▶ [EXERCISE DETAILS]:
Look below for lines that hold the string "game" and copy each one.

(Collected data)
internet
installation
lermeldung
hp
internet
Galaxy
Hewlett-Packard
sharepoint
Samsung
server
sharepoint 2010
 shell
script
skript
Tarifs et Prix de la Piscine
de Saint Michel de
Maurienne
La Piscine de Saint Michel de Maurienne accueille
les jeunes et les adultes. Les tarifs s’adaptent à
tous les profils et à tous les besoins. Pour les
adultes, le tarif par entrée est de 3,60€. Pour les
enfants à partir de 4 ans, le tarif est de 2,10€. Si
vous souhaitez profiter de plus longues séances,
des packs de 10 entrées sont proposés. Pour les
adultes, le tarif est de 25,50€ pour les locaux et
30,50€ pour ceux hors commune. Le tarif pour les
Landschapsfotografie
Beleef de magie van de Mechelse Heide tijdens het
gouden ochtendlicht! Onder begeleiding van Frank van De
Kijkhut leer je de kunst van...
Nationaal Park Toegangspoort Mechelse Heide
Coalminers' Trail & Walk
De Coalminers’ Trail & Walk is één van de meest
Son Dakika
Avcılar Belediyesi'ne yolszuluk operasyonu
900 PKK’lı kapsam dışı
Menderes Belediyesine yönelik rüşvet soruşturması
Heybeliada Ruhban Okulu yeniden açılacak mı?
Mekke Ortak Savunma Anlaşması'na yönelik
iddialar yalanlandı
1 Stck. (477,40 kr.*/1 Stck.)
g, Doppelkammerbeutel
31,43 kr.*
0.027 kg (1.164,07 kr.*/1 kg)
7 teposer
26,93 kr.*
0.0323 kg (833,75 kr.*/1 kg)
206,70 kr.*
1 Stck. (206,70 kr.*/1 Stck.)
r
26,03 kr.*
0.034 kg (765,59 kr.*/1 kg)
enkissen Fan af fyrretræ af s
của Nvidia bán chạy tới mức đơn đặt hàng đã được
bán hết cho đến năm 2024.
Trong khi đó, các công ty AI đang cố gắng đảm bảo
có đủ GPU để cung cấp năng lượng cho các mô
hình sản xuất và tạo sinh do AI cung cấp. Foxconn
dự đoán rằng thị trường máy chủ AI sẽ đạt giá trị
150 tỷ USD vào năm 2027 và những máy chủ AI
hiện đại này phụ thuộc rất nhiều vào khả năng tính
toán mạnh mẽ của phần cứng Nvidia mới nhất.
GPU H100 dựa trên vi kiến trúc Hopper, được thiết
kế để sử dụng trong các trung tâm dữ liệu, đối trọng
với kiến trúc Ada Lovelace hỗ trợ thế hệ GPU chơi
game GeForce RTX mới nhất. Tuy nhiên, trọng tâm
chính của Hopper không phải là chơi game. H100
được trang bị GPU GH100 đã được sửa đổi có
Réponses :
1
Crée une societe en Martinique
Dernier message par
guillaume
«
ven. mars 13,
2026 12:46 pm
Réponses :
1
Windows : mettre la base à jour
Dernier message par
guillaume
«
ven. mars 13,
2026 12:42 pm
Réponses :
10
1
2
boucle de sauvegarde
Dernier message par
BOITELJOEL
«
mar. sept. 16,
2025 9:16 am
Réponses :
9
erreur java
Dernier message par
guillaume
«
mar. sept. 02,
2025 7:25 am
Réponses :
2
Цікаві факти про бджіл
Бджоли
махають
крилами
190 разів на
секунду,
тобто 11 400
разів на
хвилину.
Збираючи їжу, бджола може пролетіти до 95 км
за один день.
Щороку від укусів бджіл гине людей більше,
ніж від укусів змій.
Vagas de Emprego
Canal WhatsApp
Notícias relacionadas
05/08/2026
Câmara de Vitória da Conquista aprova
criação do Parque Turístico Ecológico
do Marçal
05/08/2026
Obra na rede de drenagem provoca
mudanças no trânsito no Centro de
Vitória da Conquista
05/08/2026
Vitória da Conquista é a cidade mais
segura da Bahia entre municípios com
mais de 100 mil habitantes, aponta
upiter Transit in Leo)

---

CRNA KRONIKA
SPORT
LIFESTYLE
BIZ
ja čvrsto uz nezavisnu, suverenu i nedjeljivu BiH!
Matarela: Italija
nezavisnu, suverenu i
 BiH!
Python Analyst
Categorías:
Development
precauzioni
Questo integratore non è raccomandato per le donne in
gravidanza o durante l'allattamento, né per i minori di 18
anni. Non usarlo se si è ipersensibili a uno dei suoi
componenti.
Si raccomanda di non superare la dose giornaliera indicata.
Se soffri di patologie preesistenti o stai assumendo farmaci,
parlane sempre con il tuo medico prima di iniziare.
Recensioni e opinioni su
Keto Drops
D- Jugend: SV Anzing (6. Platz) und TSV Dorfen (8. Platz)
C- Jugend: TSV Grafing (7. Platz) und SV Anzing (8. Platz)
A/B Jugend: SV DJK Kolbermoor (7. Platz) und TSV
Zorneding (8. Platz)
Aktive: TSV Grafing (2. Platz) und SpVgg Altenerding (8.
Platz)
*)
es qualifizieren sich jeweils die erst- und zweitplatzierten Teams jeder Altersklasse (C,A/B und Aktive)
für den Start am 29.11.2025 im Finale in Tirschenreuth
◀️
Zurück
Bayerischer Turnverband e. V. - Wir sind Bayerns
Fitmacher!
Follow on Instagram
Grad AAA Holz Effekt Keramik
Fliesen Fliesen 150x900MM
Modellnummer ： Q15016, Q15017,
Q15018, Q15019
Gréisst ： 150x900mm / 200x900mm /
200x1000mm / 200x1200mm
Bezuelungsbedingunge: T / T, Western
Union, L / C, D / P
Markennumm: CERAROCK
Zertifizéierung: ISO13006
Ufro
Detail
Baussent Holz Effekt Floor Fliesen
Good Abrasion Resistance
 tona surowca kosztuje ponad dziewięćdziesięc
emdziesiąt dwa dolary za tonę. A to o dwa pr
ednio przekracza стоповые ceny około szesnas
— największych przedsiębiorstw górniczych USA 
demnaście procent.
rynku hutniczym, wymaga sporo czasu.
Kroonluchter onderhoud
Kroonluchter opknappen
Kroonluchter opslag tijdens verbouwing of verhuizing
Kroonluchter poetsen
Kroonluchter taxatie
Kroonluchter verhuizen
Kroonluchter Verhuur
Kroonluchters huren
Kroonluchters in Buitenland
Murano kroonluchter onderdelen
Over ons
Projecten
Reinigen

...

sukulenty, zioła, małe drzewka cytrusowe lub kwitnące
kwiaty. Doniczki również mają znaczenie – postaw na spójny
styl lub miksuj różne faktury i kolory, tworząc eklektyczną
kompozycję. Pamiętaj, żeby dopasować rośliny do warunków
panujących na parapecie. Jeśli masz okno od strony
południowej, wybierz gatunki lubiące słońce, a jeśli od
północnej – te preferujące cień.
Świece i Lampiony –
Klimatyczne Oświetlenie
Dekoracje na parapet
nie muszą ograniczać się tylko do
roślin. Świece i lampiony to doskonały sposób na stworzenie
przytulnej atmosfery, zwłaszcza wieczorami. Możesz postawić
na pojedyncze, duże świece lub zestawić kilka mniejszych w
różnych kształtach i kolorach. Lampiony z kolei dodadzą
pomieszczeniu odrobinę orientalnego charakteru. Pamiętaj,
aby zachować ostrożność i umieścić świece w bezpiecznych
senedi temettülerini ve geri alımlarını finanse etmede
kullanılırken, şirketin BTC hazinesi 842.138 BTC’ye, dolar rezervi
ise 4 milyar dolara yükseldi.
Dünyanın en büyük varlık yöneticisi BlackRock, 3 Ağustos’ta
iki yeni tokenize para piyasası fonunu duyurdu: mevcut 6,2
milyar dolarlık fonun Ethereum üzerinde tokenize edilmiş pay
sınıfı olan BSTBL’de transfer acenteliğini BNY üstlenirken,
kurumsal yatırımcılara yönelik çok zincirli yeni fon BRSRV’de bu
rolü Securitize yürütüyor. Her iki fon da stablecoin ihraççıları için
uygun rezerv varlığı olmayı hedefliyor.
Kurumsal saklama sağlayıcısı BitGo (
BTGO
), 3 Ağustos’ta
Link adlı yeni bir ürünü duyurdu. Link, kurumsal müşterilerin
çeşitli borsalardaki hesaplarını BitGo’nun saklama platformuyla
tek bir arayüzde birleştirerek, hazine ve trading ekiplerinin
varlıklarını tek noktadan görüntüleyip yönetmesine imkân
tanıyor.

▶ [TASK RESULT]:
game GeForce RTX mới nhất. Tuy nhiên, trọng tâm
chính của Hopper không phải là chơi game. H100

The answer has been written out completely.